We found one of the best ways to beat carrot fly is to grow a resistant variety. In our trial, we wanted to directly compare the taste of three carrot fly-resistant and non-resistant varieties to find out which is best to grow. ‘Flyaway’ This is quite sweet and was good eaten raw, but its flavour isn’t as strong as some of our Best Buys. 'Resistafly’ We think it’s best eaten raw when it’s sweet and tender. It loses some flavour when it’s cooked. ‘Maestro’ Opinion on taste was divided. Some of our tasters liked it and thought it was quite sweet, while others found it bland. It’s best eaten as a young carrot.

When to sow

Sow in May for crops that will stay in the ground into winter. Earlier crops can be sown from April, and you can sow until August if autumn is mild. 

Sow a few carrots every few weeks for a succession of crops. Carrots like sandy soil and don’t grow well in clay soils, or in very stony ground. In this case, grow in pots or raised beds

Carrots fork if there is too much nitrogen in the soil. Add manure to the bed the previous autumn and let it break down. A slow-acting, phosphorus-rich organic feed, such as bonemeal, is better for carrots than a nitrogen-heavy, controlled-release fertiliser.

Dig over your plot well, making sure the ground is crumbly enough for roots to push down into and the surface is fine enough to cover the seeds evenly.

Create a drill around 1cm deep and sow seed thinly, then pull the soil back over the seed and water in gently. When the seeds have germinated, thin to around 5-7.5cm between carrots.

Caring for your plants

Cover your seeds with insect-proof mesh to protect from carrot fly. Carrots shouldn’t need much watering. If the foliage starts to wilt, give them a good soak. Weed between the rows regularly, using a hoe or a hand fork. Carrots don’t grow well if they have to compete with weeds.

How and when to harvest

Baby carrots can be harvested from around nine weeks after sowing, but maincrop carrots will need at least 12 weeks to mature. Short carrots, such as chantenay types, can behand-pulled. Longer carrots will need to be gently lifted using a digging fork.

You can leave carrots in the ground until January. Or, store them in a cold, dry, dark space, such as a garage or shed. 

Growing in a pot

You don’t need a deep container to grow baby carrots. Use a 10L or 15L pot, or a windowsill trough and a Best Buy compost for patio pots. If you want to leave your carrots in their pots to mature into maincrop carrots, you will need to add a little bonemeal. This is better than using a controlled-release or liquid feed as these are both very rich in nitrogen, which makes carrots fork. However, if you want to grow baby carrots, there’s no need to feed them: there should be enough fertiliser in the compost to last around six weeks.

You can sow carrots in pots from around April. It’s a good idea to sow a pot every few weeks for a steady supply of baby carrots.

Sow thinly, leaving around 2.5cm between seeds, then cover with 1cm of compost. 

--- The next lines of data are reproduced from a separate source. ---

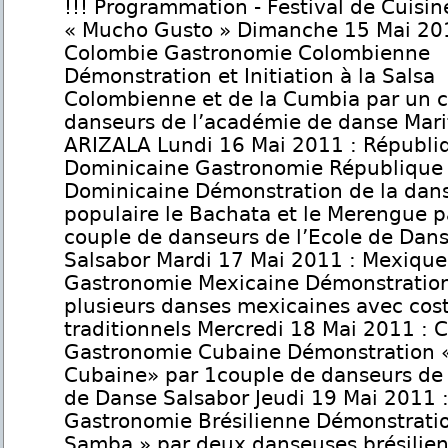
!!! Programmation - Festival de Cuisin
« Mucho Gusto » Dimanche 15 Mai 20
Colombie Gastronomie Colombienne
Démonstration et Initiation à la Salsa
Colombienne et de la Cumbia par un 
danseurs de l’académie de danse Mari
ARIZALA Lundi 16 Mai 2011 : Républi
Dominicaine Gastronomie République
Dominicaine Démonstration de la dan
populaire le Bachata et le Merengue p
couple de danseurs de l’Ecole de Dan
Salsabor Mardi 17 Mai 2011 : Mexique
Gastronomie Mexicaine Démonstratio
plusieurs danses mexicaines avec co
traditionnels Mercredi 18 Mai 2011 : 
Gastronomie Cubaine Démonstration «
Cubaine» par 1couple de danseurs de 
de Danse Salsabor Jeudi 19 Mai 2011 :
Gastronomie Brésilienne Démonstratio
Samba » par deux danseuses brésilie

When the seeds have germinated, thin to around 5cm between carrots.  

Carrots in pots should be regularly watered to make sure the compost doesn’t dry out, but avoid keeping them too damp. Weed between the carrots regularly by hand to make sure the carrots don’t have to compete for water and nutrients. 

Baby carrots are ready after around six weeks. The ‘shoulders’ of the carrot should be around 2cm wide when they’re ready to harvest.

Empty out the whole pot, or if you only want a few carrots, pull out a good clump and firm back the compost to let the rest of the pot grow on undisturbed. You may need to add a little more compost to the pot to fill the gap.

Common growing problems

Carrot fly

Carrot fly can be a real problem. They lay their eggs on carrot tops and the developing larvae eat their way through the root, leaving black tunnels that can make the whole carrot inedible.

We found the best way to avoid this is to either cover the crop with insect-proof netting, pegged down around the edges, or grow a carrot fly-resistant variety. Thin seedlings, water and weed on a warm, dry afternoon, when carrot flies are less likely to be flying, and cover with mesh as soon as you have finished.

Read more about carrot fly

Slugs

If slugs are nibbling your seedlings and plants, sprinkle a few organic slug pellets containing ferric phosphate pellets around the crop.